157. Brief Report of Supervisors Teaching of Experimental Analysis During Fieldwork Experience
Area: TBA; Domain: Applied Research
Adriannah Christie (The Pennsylvania State University - Harrisburg), Jeremy Katz (The Pennsylvania State University - Harrisburg), TIM CALDWELL (Behavior Interventions Inc.), Kimberly A. Schreck (Penn State Harrisburg)

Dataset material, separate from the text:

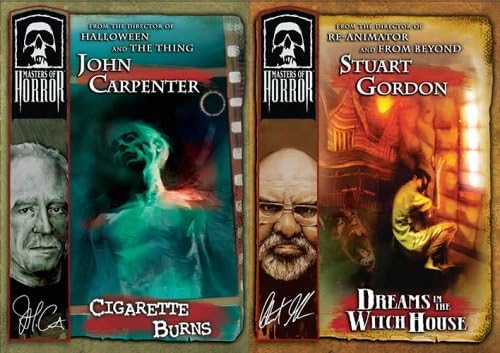 The width and height of the screenshot is (500, 353). Find the location of `left book`. left book is located at coordinates (56, 122). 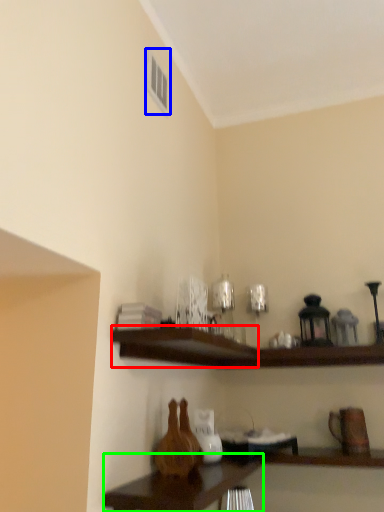 Question: Which is nearer to the shelf (highlighted by a red box)? window (highlighted by a blue box) or table (highlighted by a green box).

Discussant: Jennifer Bellotti

The Task List (BACB: Behavior Analysis Certification Board, 2022) for Board Certified Behavior Analysts level training requires instruction in experimental analysis (EA). The Ethics Code (BACB, 2020) requires EAs use in clinical practice. However, research indicates many BCBAs do not report using EA in clinical practice. It is possible that lack of EA use may result from lack of generalization from academic classrooms to fieldwork experiences. This study examined behavior analysts (N=56) reports of teaching EA during supervision and the barriers to why they may not include it within fieldwork supervision. Results indicated that approximately 1/3rd of behavior analysts taught the use of EA during fieldwork. Lack of resources and supervisor training ranked as the most significant barriers, while reimbursement was ranked as the least influential barrier to teaching EA during fieldwork. This study suggests the need to further evaluate supervisors teaching of EA during fieldwork and the barriers to generalizing EA to fieldwork.